Patients with febrile urinary tract infections with (80 patients) or without (88 patients) positive blood cultures were reviewed. Eighty-nine percent of the infections were community acquired. The bacteremic patients were older, Escherichia coli was the most commonly found organism in both groups. The most important finding in this study was increased frequency of resistance to three common urinary tract antibiotics (ampicillin, cephalothin and trimethoprim-sulfamethoxazole) in E. coli from patients with non-bacteremic compared with bacteremic infections.
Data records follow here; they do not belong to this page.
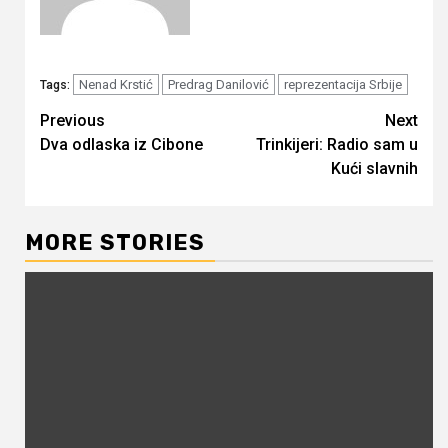
Nenad Krstić
Predrag Danilović
reprezentacija Srbije
Tags:
Continue
Previous
Next
Dva odlaska iz Cibone
Trinkijeri: Radio sam u
Reading
Kući slavnih
MORE STORIES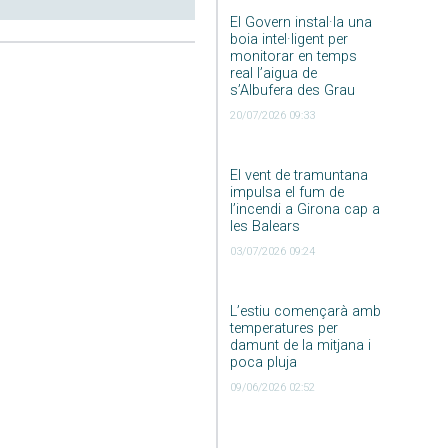
El Govern instal·la una
boia intel·ligent per
monitorar en temps
real l’aigua de
s’Albufera des Grau
20/07/2026 09:33
El vent de tramuntana
impulsa el fum de
l’incendi a Girona cap a
les Balears
03/07/2026 09:24
L’estiu començarà amb
temperatures per
damunt de la mitjana i
poca pluja
09/06/2026 02:52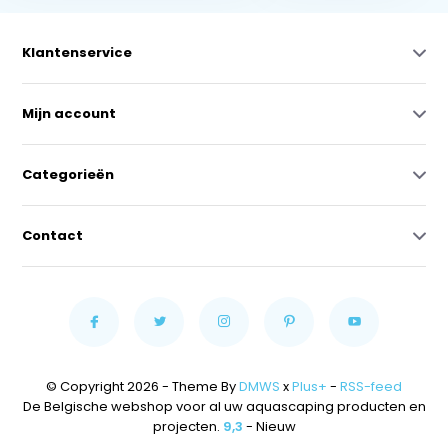
Klantenservice
Mijn account
Categorieën
Contact
© Copyright 2026 - Theme By
DMWS
x
Plus+
-
RSS-feed
De Belgische webshop voor al uw aquascaping producten en
projecten.
9,3
- Nieuw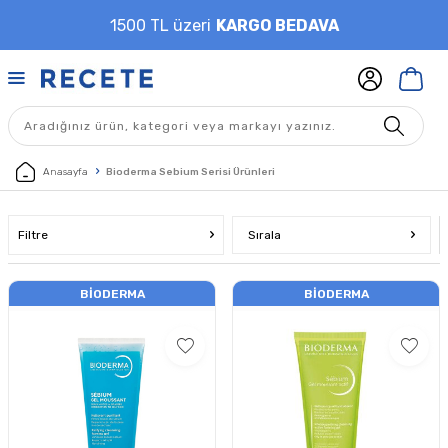
1500 TL üzeri
KARGO BEDAVA
Anasayfa
Bioderma Sebium Serisi Ürünleri
Filtre
Sırala
BIODERMA
BIODERMA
Complications occurred in 28 bacteremic and in three non-bacteremic patients. Six patients died, all with bacteremia. The significantly higher temperature at admittance among patients with gram-negative versus gram-positive bacteremic infection possibly reflects an effect by endotoxin.
对有(80例患者)或无(88例患者)血培养阳性的发热性尿路感染患者进行了回顾。89%的感染为社区获得性。菌血症患者年龄较大,两组中最常见的病原体均为大肠杆菌。本研究中最重要的发现是,与菌血症感染患者相比,非菌血症患者的大肠杆菌对三种常见尿路抗生素(氨苄西林、头孢噻吩和甲氧苄啶-磺胺甲恶唑)的耐药频率增加。28例菌血症患者和3例非菌血症患者出现并发症。6例患者死亡,均为菌血症患者。革兰氏阴性菌血症感染患者入院时体温显著高于革兰氏阳性菌血症感染患者,这可能反映了内毒素的作用。